Communication about cyber attacks emerged as another key theme in the panel discussion. The SingHealth data breach underlined the need for early and accurate communication with key stakeholders, said Fong.
“The public was informed of the SingHealth data breach a mere 10 days after the incident was reported [to Singapore’s Cyber Security Agency],” she said. “Within that time, we had a team on site helping SingHealth contain the incident and reconstruct the attack and figure out exactly what data was exfiltrated so that we could confirm that no medical records were modified or deleted.
“We had to balance the need for speedy communications with the need to manage the crisis at hand and get the facts right.”
Another important thing to remember, said Hudson, is that communication is not just about the media when an attack or breach goes public.
“It has to be in the very widest sense of comms, so it is also about internal comms to keep staff informed and potentially comms with regulators, people affected by the breach and suppliers,” she said. “You need to know up-front how you are going to communicate with them.”
Hudson said comms within organisations also have an important role in bridging the various communities of stakeholders. “They need to be continually asking questions to ensure that there is a common understanding of what is going on and who is affected, that everything that goes out is consistent and makes sense, and that everyone involved is on the same page.”
In terms of communicating with the media about a cyber incident, Hudson encouraged organisations to contact the NCSC for support. “The NCSC can be a bridge between an organisation dealing with an incident and the media,” she said, adding that if it is a cyber attack, by involving the NCSC, the agency can work with organisations not only to get messages out to the media, but also to mitigate the effect of attacks and translate incidents into what needs to be done and who needs to know.

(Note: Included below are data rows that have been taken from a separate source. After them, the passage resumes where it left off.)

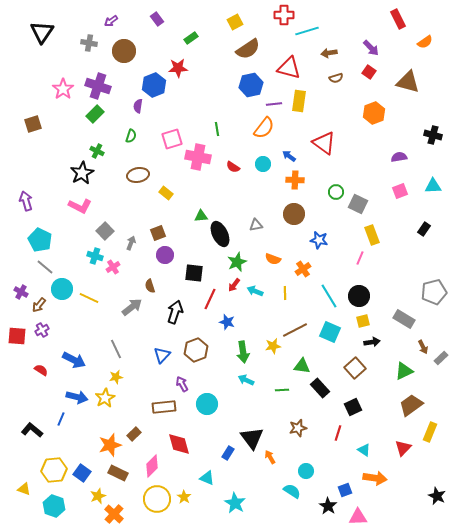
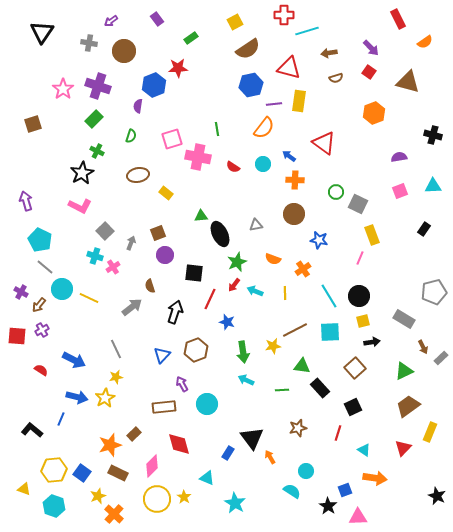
green rectangle at (95, 114): moved 1 px left, 5 px down
cyan square at (330, 332): rotated 25 degrees counterclockwise
brown trapezoid at (411, 405): moved 3 px left, 1 px down
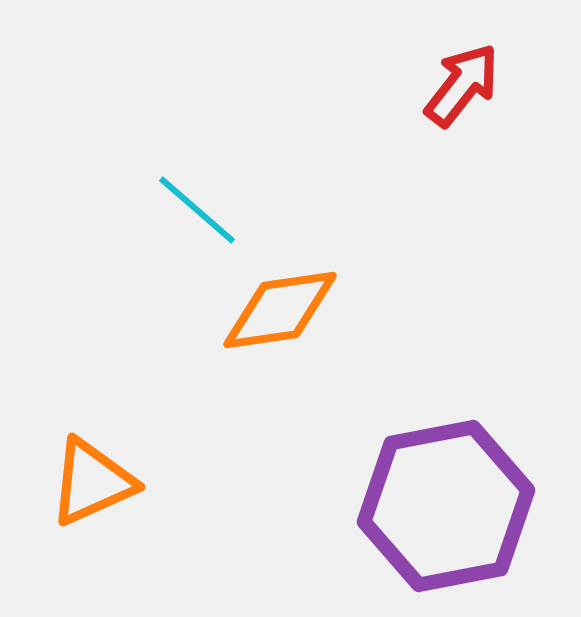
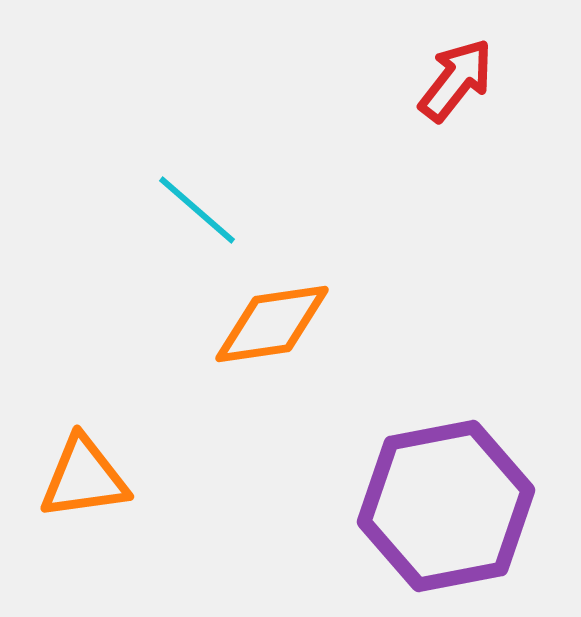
red arrow: moved 6 px left, 5 px up
orange diamond: moved 8 px left, 14 px down
orange triangle: moved 8 px left, 4 px up; rotated 16 degrees clockwise
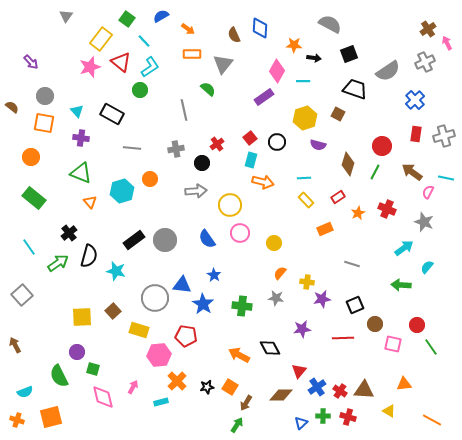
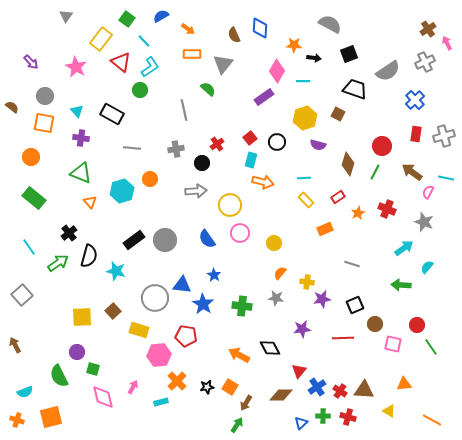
pink star at (90, 67): moved 14 px left; rotated 25 degrees counterclockwise
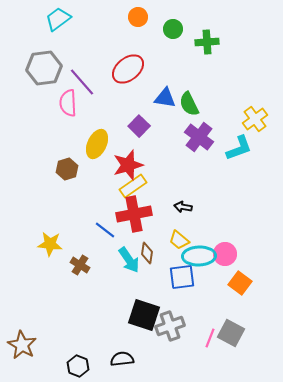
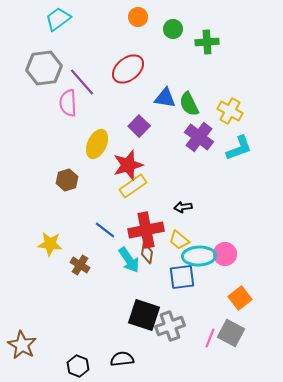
yellow cross: moved 25 px left, 8 px up; rotated 25 degrees counterclockwise
brown hexagon: moved 11 px down
black arrow: rotated 18 degrees counterclockwise
red cross: moved 12 px right, 16 px down
orange square: moved 15 px down; rotated 15 degrees clockwise
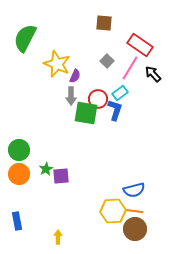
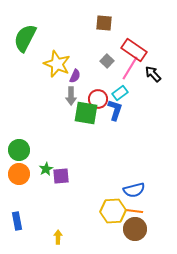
red rectangle: moved 6 px left, 5 px down
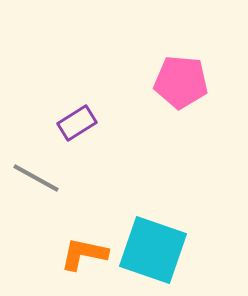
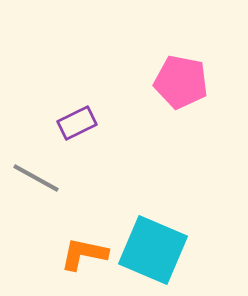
pink pentagon: rotated 6 degrees clockwise
purple rectangle: rotated 6 degrees clockwise
cyan square: rotated 4 degrees clockwise
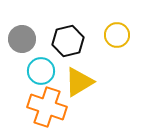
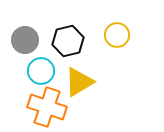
gray circle: moved 3 px right, 1 px down
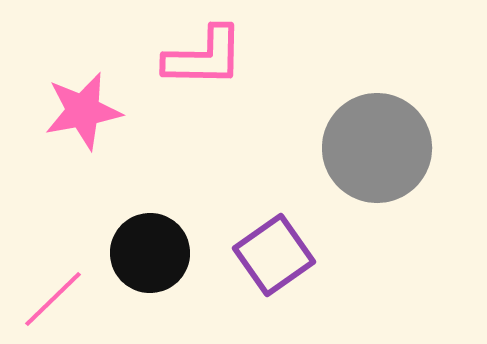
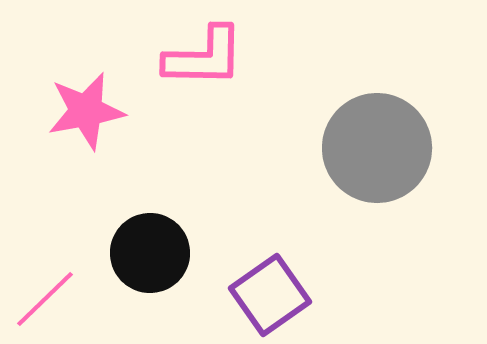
pink star: moved 3 px right
purple square: moved 4 px left, 40 px down
pink line: moved 8 px left
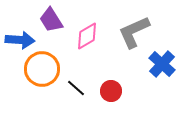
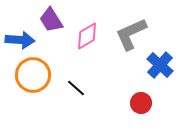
gray L-shape: moved 3 px left, 2 px down
blue cross: moved 2 px left, 1 px down
orange circle: moved 9 px left, 6 px down
red circle: moved 30 px right, 12 px down
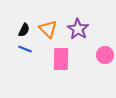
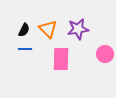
purple star: rotated 30 degrees clockwise
blue line: rotated 24 degrees counterclockwise
pink circle: moved 1 px up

“We will work with you as a trusted adviser,” she said.
In the wake of the SingHealth breach, said Fong, investigators were able to reconstruct the attack and see what had happened fairly quickly thanks to good, comprehensive data logs. “We were really fortunate because we had good logs for the SingHealth database,” she said.
“It may seem a very straightforward point, but it is non-trivial. I cannot over-emphasise that the database logs helped the investigation team a great deal. Good housekeeping augments incident response.”
The availability of good data is one of the main challenges faced by cyber security incident responders, said Ollie Whitehouse, chief technical officer at NCC Group.
“The availability of good logs in a timely fashion is critical,” he said. “But there are many organisations that cannot give you visibility into their estate and what has happened – and that really frustrates the investigation.”
The second common challenge, said Whitehouse, is the inability of organisations to respond to an incident, such as being able to lock things down quickly.
“And the third challenge is the supply chain,” he said, “especially where there are contractual limitations where you need help from a supplier, either in giving clients logs in a timely fashion or in allowing third parties such as incident response firms access to their systems in order to protect the larger entity.
“Addressing just these three problems will enable organisations to have a far more effective response. This is particularly when things come to light weeks, months and even years later because the inability to go back in time due to the lack of data leaves many questions unanswered, and this can be very frustrating when you have got to report to regulators or shareholders.”